Colin wanted to back away, but it would look ridiculous. Andrew matched his six-foot-one height, but he looked pure slim in that expensive tan blazer. Not intimidating at all. “This party is for people who helped John move into Fergus’s flat today. Lovely of you to show up after all the work’s done.”

“I wanted to help, but unfortunately I’d an event to attend.”

“The annual meeting of the Useless Friends Society?”

Andrew shook his head sadly. “No, I canceled my membership after our last gala, when everyone ‘forgot’ to bring a covered dish.” He posed with inverted-finger-commas up, as if awaiting applause.

“Colin MacDuff.” He bit down on the words. “Is my name.”
It’s in your phone’s contacts, or at least it was.

Andrew snapped his fingers. “Yes! Colin. You were on the tip of my tongue. Your name, I mean,” he added with a flirtatious flick of his brown lashes.

I was on more than the tip
, Colin thought, his mouth watering at the memory of a darkened warehouse corner. Of techno music pumping, warm hands roaming. Then a hotel-room key slipped into his pocket, a fragile promise breathed into his ear:
See you soon.

“I didn’t catch your surname, however,” Andrew continued. “I would’ve remembered that. The MacDuffs were once Earls of Fife, until the fourteenth century, when the male line failed and the title passed to a Stewart, I believe.”

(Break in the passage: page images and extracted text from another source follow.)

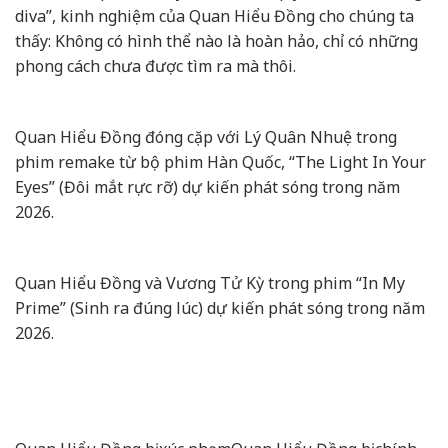
diva”, kinh nghiệm của Quan Hiểu Đồng cho chúng ta
thấy: Không có hình thể nào là hoàn hảo, chỉ có những
phong cách chưa được tìm ra mà thôi.
Quan Hiểu Đồng đóng cặp với Lý Quân Nhuệ trong
phim remake từ bộ phim Hàn Quốc, “The Light In Your
Eyes” (Đôi mắt rực rỡ) dự kiến phát sóng trong năm
2026.
Quan Hiểu Đồng và Vương Tử Kỳ trong phim “In My
Prime” (Sinh ra đúng lúc) dự kiến phát sóng trong năm
2026.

Colin felt his eyes glaze over. Not from boredom at the history lesson—in fact, he was relieved Andrew didn’t quote
Macbeth
to him, like most people did when they learned his surname. His focus was blurred by the scent of Andrew’s cologne, and the memory of how it had lingered on Colin’s collar for two days.

“Have you ever visited MacDuff Castle?” Andrew asked, running his fingers down, then up, the pearlesque buttons on his white dress shirt in what seemed a nervous gesture.

“Doubt they’d let me in,” Colin said, wondering whether each of those buttons was worth more than his own wardrobe.

“Oh, anyone can go. It’s in ruins. Completely fallen to pieces.”

“Sounds like my sort of castle.”

Andrew laughed, a loud and inelegant chortle for one so sophisticated. He turned and opened two of the three beers he’d fetched from the fridge, then handed one to Colin. “To falling castles.”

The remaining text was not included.